The papermaking machine 22 employing the dryer section 24 may be observed to be of compact design with relatively few dryer rolls as well as few rolls of any type. Because of the high cost of individual rolls, together with their bearings and support system, a papermaking machine such as illustrated in FIGS. 3A-3B will result in improved cost and reliability performance.
It should be understood that the air temperature used in the dryer air caps may be varied between the wet end and the dry end of the dryer.
It should also be understood that an exemplary air velocity of twenty-eight-thousand feet per minute and an air temperature of seven-hundred-fifty degrees may be employed.

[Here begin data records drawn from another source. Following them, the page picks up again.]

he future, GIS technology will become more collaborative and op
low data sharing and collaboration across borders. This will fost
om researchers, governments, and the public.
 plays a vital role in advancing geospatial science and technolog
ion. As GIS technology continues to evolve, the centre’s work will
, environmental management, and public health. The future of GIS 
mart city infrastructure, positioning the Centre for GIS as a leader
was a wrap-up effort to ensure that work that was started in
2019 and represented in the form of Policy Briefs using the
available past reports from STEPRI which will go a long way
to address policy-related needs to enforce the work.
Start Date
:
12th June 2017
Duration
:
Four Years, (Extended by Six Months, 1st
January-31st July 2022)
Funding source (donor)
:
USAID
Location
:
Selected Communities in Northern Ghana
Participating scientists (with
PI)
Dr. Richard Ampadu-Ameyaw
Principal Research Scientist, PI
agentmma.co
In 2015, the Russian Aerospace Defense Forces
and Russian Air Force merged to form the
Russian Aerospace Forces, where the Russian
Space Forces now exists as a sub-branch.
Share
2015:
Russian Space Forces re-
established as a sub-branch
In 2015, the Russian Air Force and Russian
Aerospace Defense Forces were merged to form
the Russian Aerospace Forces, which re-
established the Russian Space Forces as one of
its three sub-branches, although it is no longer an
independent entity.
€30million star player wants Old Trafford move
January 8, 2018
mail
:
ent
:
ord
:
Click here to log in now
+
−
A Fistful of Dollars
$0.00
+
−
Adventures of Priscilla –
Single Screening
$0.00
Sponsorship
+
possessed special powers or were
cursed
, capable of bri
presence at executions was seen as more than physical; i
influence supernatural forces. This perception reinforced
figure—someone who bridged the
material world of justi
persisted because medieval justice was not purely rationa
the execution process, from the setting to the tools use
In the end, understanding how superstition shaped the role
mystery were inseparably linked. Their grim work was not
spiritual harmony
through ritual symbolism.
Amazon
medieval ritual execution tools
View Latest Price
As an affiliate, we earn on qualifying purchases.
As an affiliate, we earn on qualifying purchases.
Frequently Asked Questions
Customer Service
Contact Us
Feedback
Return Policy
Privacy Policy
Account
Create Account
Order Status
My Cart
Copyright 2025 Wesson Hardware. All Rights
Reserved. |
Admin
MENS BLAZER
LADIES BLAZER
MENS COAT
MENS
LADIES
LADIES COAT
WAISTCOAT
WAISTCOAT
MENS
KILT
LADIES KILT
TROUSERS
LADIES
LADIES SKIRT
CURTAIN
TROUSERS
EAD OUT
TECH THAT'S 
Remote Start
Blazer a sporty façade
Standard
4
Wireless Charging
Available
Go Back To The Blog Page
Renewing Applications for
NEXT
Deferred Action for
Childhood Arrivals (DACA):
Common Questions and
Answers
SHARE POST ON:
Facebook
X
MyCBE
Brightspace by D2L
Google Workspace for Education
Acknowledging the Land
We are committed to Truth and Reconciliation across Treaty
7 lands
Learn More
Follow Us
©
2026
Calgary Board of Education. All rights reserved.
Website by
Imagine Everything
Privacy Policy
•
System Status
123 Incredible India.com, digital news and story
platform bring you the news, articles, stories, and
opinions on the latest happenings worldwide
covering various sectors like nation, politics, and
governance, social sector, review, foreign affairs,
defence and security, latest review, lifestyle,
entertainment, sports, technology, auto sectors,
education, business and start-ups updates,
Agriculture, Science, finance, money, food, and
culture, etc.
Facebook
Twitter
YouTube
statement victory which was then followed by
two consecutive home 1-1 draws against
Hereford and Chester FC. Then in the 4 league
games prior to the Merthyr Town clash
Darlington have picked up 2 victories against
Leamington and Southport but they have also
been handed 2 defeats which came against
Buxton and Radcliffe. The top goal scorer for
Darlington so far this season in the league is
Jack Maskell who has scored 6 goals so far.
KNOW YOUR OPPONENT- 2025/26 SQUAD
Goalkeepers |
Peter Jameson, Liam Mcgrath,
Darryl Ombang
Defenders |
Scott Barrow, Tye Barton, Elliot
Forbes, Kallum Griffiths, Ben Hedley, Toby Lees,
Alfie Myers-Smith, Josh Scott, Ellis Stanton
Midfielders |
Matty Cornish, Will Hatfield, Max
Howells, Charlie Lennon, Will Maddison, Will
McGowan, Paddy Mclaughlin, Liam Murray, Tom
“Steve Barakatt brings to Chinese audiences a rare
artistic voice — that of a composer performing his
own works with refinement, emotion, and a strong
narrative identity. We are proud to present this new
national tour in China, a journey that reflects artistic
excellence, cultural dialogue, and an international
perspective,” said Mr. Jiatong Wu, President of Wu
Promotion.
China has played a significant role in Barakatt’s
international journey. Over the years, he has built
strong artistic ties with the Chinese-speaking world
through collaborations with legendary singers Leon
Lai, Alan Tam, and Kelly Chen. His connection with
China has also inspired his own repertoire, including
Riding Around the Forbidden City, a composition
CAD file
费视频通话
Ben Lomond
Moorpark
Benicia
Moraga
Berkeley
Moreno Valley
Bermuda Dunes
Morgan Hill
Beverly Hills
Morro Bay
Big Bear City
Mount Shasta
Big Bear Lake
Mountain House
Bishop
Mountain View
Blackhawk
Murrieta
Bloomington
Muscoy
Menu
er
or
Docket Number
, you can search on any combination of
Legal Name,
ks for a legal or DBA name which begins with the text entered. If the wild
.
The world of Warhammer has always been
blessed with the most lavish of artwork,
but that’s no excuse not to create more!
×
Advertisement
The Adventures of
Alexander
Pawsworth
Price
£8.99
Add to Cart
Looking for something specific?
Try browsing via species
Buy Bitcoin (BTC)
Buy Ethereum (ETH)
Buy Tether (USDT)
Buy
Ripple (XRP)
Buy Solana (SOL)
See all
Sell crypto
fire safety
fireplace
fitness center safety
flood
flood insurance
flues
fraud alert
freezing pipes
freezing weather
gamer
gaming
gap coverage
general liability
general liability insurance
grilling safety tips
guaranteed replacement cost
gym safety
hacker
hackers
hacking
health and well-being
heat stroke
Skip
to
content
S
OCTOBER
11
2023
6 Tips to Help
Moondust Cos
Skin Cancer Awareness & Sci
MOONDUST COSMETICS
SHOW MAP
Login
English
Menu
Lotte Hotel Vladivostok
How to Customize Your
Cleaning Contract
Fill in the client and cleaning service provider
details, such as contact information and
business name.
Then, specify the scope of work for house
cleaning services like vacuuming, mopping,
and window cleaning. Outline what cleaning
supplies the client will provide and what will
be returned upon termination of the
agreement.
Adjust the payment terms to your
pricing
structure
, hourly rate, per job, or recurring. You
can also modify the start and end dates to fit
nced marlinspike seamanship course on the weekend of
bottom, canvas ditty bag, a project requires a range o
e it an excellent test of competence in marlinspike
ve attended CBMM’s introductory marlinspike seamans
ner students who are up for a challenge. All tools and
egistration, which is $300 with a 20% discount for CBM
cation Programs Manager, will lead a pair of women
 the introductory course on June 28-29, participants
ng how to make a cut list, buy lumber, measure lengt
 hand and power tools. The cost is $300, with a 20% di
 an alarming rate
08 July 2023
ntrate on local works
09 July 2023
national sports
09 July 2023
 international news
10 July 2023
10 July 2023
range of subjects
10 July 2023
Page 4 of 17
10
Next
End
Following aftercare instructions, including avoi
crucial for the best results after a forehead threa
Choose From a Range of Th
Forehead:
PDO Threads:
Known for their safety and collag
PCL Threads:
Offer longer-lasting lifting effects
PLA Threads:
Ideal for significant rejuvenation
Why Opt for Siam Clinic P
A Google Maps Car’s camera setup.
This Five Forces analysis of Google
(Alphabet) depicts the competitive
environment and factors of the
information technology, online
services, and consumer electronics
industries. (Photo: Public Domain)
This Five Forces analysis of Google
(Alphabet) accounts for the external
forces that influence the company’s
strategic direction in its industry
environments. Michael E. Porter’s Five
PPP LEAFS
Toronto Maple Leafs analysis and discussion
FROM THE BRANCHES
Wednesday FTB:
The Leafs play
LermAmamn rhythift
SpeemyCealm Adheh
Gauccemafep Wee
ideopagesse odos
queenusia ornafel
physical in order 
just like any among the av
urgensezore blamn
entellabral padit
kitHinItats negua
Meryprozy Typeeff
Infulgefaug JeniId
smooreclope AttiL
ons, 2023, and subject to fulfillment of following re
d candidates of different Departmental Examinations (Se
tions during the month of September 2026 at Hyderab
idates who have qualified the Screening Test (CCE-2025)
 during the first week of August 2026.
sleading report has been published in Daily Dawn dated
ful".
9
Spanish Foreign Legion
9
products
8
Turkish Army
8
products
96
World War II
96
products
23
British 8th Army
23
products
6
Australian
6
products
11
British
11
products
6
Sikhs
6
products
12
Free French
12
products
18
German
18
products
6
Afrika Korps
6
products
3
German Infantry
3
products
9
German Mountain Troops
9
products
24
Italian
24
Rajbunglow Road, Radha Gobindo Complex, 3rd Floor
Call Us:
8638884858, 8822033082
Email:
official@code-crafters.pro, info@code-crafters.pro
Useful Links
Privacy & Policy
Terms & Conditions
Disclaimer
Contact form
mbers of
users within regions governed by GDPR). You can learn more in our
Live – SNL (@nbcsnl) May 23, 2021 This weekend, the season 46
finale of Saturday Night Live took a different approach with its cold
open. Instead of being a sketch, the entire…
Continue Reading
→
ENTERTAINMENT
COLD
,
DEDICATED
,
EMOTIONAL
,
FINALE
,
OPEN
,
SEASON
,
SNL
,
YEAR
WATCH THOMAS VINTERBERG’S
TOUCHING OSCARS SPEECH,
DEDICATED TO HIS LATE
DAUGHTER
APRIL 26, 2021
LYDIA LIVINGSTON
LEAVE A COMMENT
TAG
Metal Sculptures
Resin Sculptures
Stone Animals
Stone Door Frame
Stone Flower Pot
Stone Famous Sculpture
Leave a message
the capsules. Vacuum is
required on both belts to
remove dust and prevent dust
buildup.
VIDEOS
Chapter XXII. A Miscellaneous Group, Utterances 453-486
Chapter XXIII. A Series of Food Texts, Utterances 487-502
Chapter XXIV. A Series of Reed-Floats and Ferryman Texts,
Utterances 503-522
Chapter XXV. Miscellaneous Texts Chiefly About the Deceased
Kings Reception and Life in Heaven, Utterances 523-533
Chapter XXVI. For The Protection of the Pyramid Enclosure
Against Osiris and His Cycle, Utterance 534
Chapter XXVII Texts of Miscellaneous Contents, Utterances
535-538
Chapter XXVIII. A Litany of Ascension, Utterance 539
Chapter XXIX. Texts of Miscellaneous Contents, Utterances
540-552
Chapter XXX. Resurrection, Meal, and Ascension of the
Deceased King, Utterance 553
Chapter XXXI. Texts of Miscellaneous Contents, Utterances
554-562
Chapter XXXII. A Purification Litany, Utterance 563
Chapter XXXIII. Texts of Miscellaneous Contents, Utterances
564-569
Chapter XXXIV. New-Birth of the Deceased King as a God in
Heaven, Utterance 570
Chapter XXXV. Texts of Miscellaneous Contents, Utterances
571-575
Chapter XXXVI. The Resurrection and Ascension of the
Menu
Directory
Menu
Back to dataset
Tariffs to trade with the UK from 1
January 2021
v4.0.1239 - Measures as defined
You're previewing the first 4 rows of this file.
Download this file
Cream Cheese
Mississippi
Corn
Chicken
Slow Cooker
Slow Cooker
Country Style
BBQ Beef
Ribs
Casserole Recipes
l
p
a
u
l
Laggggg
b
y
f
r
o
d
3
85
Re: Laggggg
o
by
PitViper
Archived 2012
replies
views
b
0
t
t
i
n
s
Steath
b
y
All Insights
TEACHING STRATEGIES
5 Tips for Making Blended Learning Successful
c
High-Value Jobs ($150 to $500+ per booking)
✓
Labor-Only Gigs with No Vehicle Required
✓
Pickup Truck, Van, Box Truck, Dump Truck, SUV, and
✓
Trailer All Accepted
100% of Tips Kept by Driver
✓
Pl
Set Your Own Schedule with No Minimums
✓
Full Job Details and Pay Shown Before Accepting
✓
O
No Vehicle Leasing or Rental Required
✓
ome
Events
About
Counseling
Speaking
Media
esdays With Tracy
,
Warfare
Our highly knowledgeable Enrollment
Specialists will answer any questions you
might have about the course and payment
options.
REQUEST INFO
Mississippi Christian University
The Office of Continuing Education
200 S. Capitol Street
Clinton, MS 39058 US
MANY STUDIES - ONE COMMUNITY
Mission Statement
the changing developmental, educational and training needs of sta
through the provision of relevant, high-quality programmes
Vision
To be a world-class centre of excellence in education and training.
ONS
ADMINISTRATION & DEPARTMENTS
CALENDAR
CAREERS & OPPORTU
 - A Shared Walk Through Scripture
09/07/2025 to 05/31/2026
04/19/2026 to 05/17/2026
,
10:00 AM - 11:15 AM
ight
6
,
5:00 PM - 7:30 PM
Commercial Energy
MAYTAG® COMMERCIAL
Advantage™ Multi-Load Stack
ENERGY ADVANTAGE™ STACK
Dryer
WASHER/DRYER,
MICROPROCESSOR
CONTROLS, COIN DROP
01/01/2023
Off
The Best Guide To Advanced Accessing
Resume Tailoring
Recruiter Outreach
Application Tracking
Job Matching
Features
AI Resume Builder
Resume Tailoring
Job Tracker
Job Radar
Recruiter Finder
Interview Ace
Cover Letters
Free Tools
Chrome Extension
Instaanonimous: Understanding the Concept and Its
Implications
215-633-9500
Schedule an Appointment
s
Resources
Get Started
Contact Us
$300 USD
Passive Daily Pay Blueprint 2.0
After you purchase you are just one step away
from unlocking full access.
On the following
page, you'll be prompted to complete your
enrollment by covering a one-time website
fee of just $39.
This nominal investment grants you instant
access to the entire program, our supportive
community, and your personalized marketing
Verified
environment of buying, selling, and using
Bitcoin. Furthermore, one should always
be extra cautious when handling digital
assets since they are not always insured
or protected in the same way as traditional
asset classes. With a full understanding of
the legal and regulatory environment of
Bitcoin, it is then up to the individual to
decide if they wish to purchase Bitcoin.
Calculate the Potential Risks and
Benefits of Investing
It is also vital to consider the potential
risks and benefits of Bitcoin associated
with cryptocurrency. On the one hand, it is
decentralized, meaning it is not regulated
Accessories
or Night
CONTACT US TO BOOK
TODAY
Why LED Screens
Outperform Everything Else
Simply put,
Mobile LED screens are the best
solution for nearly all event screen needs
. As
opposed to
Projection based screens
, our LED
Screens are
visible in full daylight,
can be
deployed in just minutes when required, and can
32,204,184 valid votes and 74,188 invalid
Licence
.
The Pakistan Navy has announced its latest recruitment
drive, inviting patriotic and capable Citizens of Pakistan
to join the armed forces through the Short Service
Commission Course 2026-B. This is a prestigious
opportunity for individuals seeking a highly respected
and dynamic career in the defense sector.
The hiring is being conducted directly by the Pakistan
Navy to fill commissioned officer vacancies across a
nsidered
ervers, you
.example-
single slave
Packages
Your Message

It should be understood that greater dryer surface for a given floorprint may be achieved by using larger dryers and that dryer technology used in the manufacturer of Yankee dryers assures that dryers as large as twenty feet can be constructed.
It should also be understood that a further advantage of the dryer section 22 of this invention is that because all the dryers are in a single tier it is possible to mount the dryer section directly to the mill floor without the necessity of constructing basements under the dryer. This relatively simple and more rigid mounting will reduce dryer vibrations as well as reduce dryer installation costs.
It should also be understood that although three dryer felts are shown, more or less felts could be used. The advantages of employing greater numbers of felts are threefold. One, the paper lengthens and shortens slightly as the drying process is accomplished and therefore the dryer rolls are required to run more rapidly as the paper progresses through the dryer section 22. The more drying felts, the more stages in which the paper speed can be increased. Secondly, changing felts prevents a single felt from impressing a pattern onto the surface of the web. Thirdly, it is to be understood that shorter felts are more easily changed.
It is understood that the invention is not limited to the particular construction and arrangement of parts herein illustrated and described, but embraces such modified forms thereof as come within the scope of the following claims.